Planning & Zoning chair Steve Coleman said that when the application for the variance for the truck parking facility was brought to Planning & Zoning previously it was presented as being primarily for truck drivers who live in the Monroe County area and need a place to park their vehicles while they are at home. He knew there was a need for this service and at the time it was allowed in the zoning, although the zoning guidelines have since been updated. Coleman said he wouldn’t have been in favor of a facility that serviced trucks at the Benson Ham Road location.
Coleman recalled that when Planning & Zoning had approved variances for the Quik Trip near the location, it made it clear that providing maintenance for commercial trucks and allowing overnight parking for truckers wouldn’t be allowed. Coleman asked if truckers were staying overnight at the truck parking facility. Forsyth economic development director Cody Ellis said the facility advertises for daily, weekly and monthly parking. Rowland said the facility isn’t marketed as an overnight stop for truckers but he wasn’t sure whether any drivers were using it as such.
“You’re already allowing it as a truck stop by your definition,” said Rowland. “You can’t ask for a much better one.”
Coleman said that with its access to I-75 there are better uses for the property, such as retail and professional offices, than as a truck stop.
“If it was presented to me this way on Day 1, I would have said ‘no.’”
Planning & Zoning vice chair Martin Presley asked what kind of trucks are parking at the facility, and Rowland said over the road trucks, like 18-wheelers. Martin said it was probable that some truckers from out of town were stopping to meet federal guidelines for hours on the road. He asked Rowland if tire changes and oil changes would be done at the site if the variance is approved and was told they would.
Planning & Zoning member Hal Clarke commented that the facility is visible up and down I-75 and is not an attractive addition to the city of Forsyth.
“It’s hard to make a truck stop look good,” he said.
Presley made a motion to table the variance and have Tafolla come to the next Planning & Zoning meeting and give details about his plans.
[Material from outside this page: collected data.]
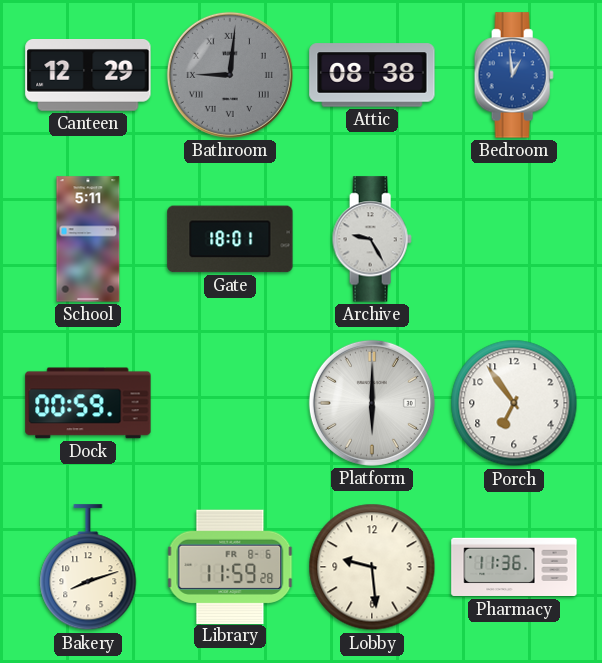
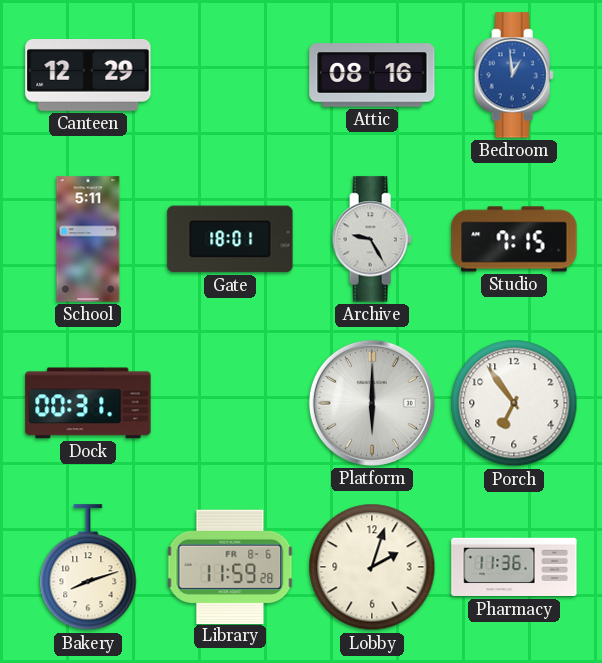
Bathroom: 9:01 -> none
Attic: 08:38 -> 08:16
Studio: none -> 7:15
Dock: 00:59 -> 00:31
Lobby: 9:29 -> 2:03
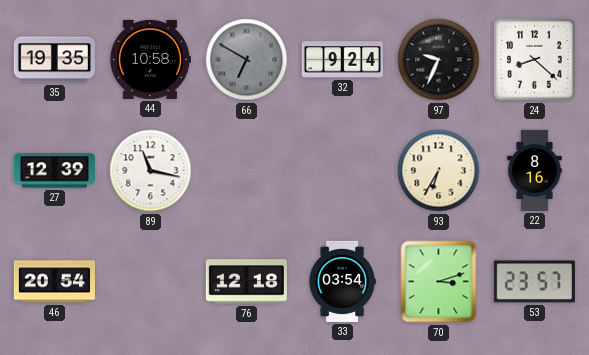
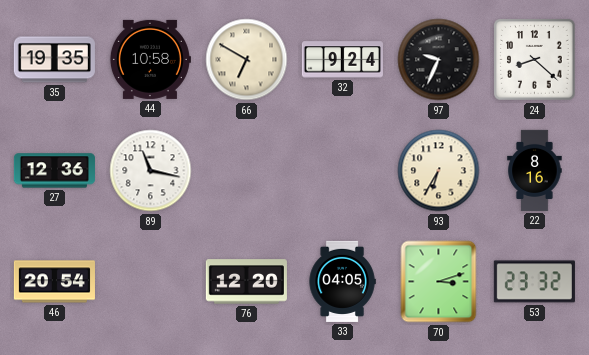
66 dial: grey -> cream
27: 12:39 -> 12:36
76: 12:18 -> 12:20
33: 03:54 -> 04:05
53: 23:57 -> 23:32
Rowland said he would prefer to take the request on to city council, which has the authority to make a decision. Planning & Zoning then voted unanimously to deny the request for the variance, with Coleman, Presley, Clarke, James Freeman and Michael Brewer in attendance. Members Kathy Rowland and Keisha Rawls were not present.
George Emami then asked to speak to Planning & Zoning. He said he was asked to help with the construction and development of the service center at the truck parking facility. He said it is in line with other businesses in the area and asked what needs to be addressed in taking the variance request to city council. He said Taffolla works in Atlanta most days and, because of concerns about language skills, usually has someone else speak for him at official meetings.
Coleman said the business would match Williams Brothers, which is across the street, but Williams Brothers is downsizing rather than expanding. The residences in the area are older and are not likely to be maintained in the future, clearing the way for other development using the easy access to the interstate.
In other business Coleman and Presley were reelected chair and vice chair of the Forsyth Planning & Zoning Commission. An updated table of permitted, not permitted and conditional uses in Forsyth’s seven non-residential zoning districts was unanimously approved as presented by Ellis. Ellis said he created the updated table over the last two years according to what citizens and elected officials have said they want.